According to the World Health Organization, pneumonia was responsible for the deaths of 16 per cent of children under age of 5 around the world in 2015. However, in Singapore, fewer than one in 1,000 children aged 1 to 5 are hospitalised every year for lung infections, notes Dr Jenny Tang, a paediatrician with SBCC Baby & Child Clinic.

Common causes of your little one’s lung infection are respiratory syncytial, parainfluenza and influenza A and B viruses. Bacterial infections are a close second.

You should also note that your child’s asthma can also co-exist or worsen with pneumonia.
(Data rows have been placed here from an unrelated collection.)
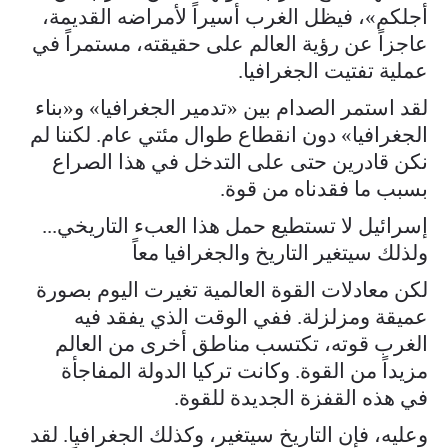
أجلكم»، فيظل الغرب أسيراً لأمراضه القديمة،
عاجزاً عن رؤية العالم على حقيقته، مستمراً في
عملية تفتيت الجغرافيا.
لقد استمر الصدام بين «تدمير الجغرافيا» و«بناء
الجغرافيا» دون انقطاع طوال مئتي عام. لكننا لم
نكن قادرين حتى على التدخل في هذا الصراع
بسبب ما فقدناه من قوة.
إسرائيل لا تستطيع حمل هذا العبء التاريخي...
ولذلك سيتغير التاريخ والجغرافيا معاً
لكن معادلات القوة العالمية تغيرت اليوم بصورة
عميقة ومزلزلة. ففي الوقت الذي يفقد فيه
الغرب قوته، تكتسب مناطق أخرى من العالم
مزيداً من القوة. وكانت تركيا الدولة المفاجأة
في هذه القفزة الجديدة للقوة.
وعليه، فإن التاريخ سيتغير، وكذلك الجغرافيا. لقد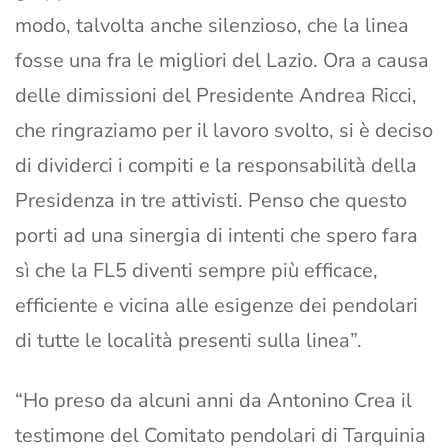
modo, talvolta anche silenzioso, che la linea
fosse una fra le migliori del Lazio. Ora a causa
delle dimissioni del Presidente Andrea Ricci,
che ringraziamo per il lavoro svolto, si è deciso
di dividerci i compiti e la responsabilità della
Presidenza in tre attivisti. Penso che questo
porti ad una sinergia di intenti che spero fara
sì che la FL5 diventi sempre più efficace,
efficiente e vicina alle esigenze dei pendolari
di tutte le località presenti sulla linea”.
“Ho preso da alcuni anni da Antonino Crea il
testimone del Comitato pendolari di Tarquinia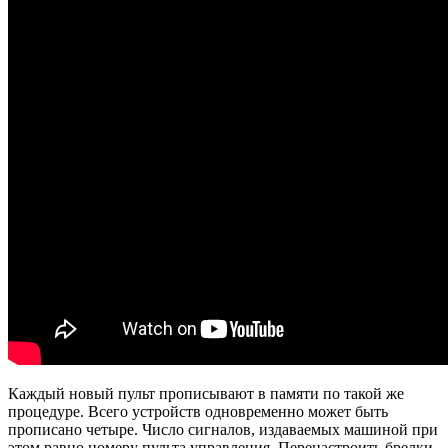
Каждый новый пульт прописывают в памяти по такой же
процедуре. Всего устройств одновременно может быть
прописано четыре. Число сигналов, издаваемых машиной при
этом равно номеру пульта управления. Перенастроить брелки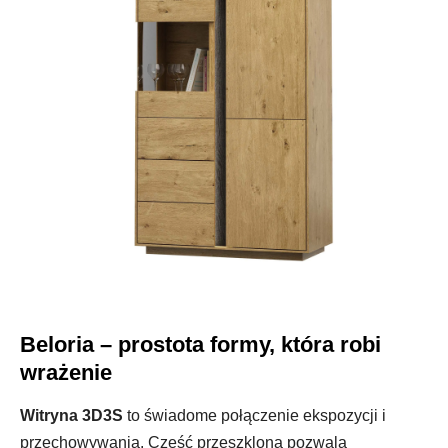
Beloria – prostota formy, która robi
wrażenie
Witryna 3D3S
to świadome połączenie ekspozycji i
przechowywania. Część przeszklona pozwala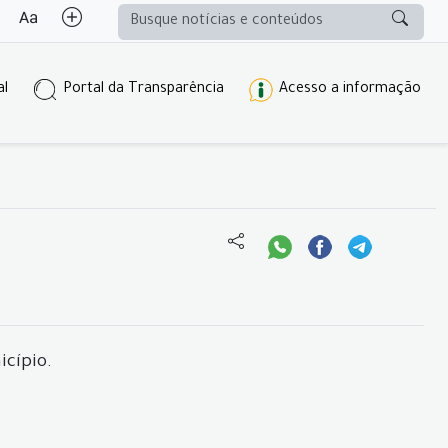
al
Portal da Transparência
Acesso a informação
icípio.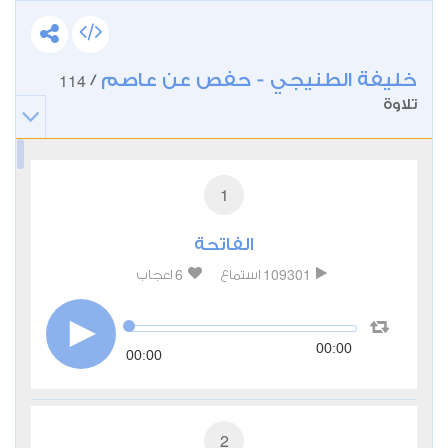
خليفة الطنيجي - حفص عن عاصم
114
/
تلاوة
1
الفاتحة
6
109301
استماع
اعجاب
00:00
00:00
2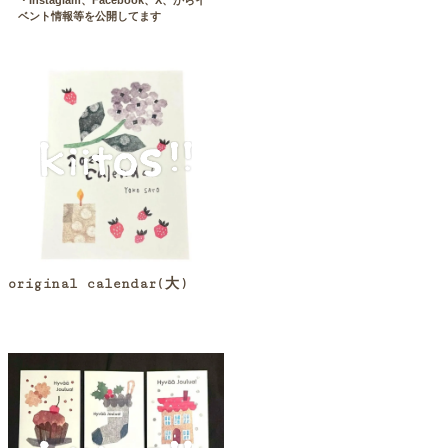
・Instaglam、Facebook、X、からイ
ベント情報等を公開してます
original calendar(大)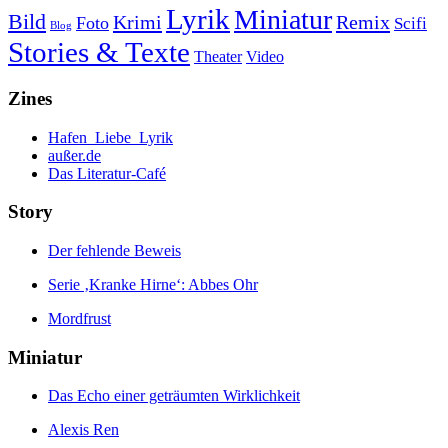
Lyrik
Miniatur
Bild
Krimi
Remix
Foto
Scifi
Blog
Stories & Texte
Theater
Video
Zines
Hafen_Liebe_Lyrik
außer.de
Das Literatur-Café
Story
Der fehlende Beweis
Serie ‚Kranke Hirne‘: Abbes Ohr
Mordfrust
Miniatur
Das Echo einer geträumten Wirklichkeit
Alexis Ren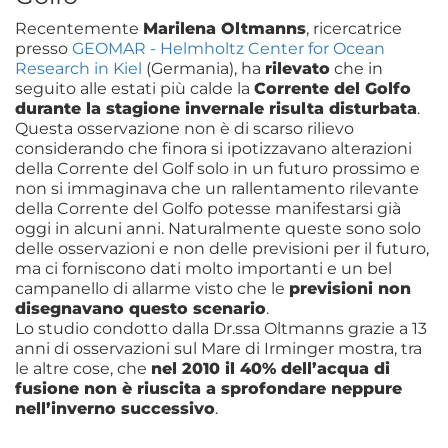
Recentemente
Marilena Oltmanns
, ricercatrice
presso
GEOMAR - Helmholtz Center for Ocean
Research in Kiel
(Germania), ha
rilevato
che in
seguito alle estati più calde la
Corrente del Golfo
durante la stagione invernale risulta disturbata
.
Questa osservazione non è di scarso rilievo
considerando che finora si ipotizzavano alterazioni
della Corrente del Golf solo in un futuro prossimo e
non si immaginava che un rallentamento rilevante
della Corrente del Golfo potesse manifestarsi già
oggi in alcuni anni. Naturalmente queste sono solo
delle osservazioni e non delle previsioni per il futuro,
ma ci forniscono dati molto importanti e un bel
campanello di allarme visto che le
previsioni non
disegnavano questo scenario
.
Lo studio condotto dalla Dr.ssa Oltmanns grazie a 13
anni di osservazioni sul Mare di Irminger mostra, tra
le altre cose, che
nel 2010 il 40% dell’acqua di
fusione non è riuscita a sprofondare neppure
nell’inverno successivo
.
What may start as a regular cold or flu — also referred to as an Upper Respiratory Tract Infection (URTI) — can sometimes turn into pneumonia. Dr Tang lists signs that your child’s URTI has transitioned to a lung infection:

* A persistent fever lasting beyond five to seven days;

* The cold has seem to have “migrated” to the chest area — resulting in chesty coughs;

* Rapid breathing; and

* Your child appears unwell.

Incidentally, pneumonia symptoms are similar to that of bronchitis and asthma, too. However, Dr Tang points out, “Children with bronchitis often have a fever, cough and phlegm but aren’t usually breathless or appear unwell.”

On the other hand, children with asthma would have a history of wheezing. Dr Tang stresses, “Often, these symptoms are improve quickly with the use of inhaled bronchodilators like Ventolin inhalers.”

You should also note that your child’s asthma can also co-exist or worsen with pneumonia. So, do bring your kiddo to see the paedi as soon as possible.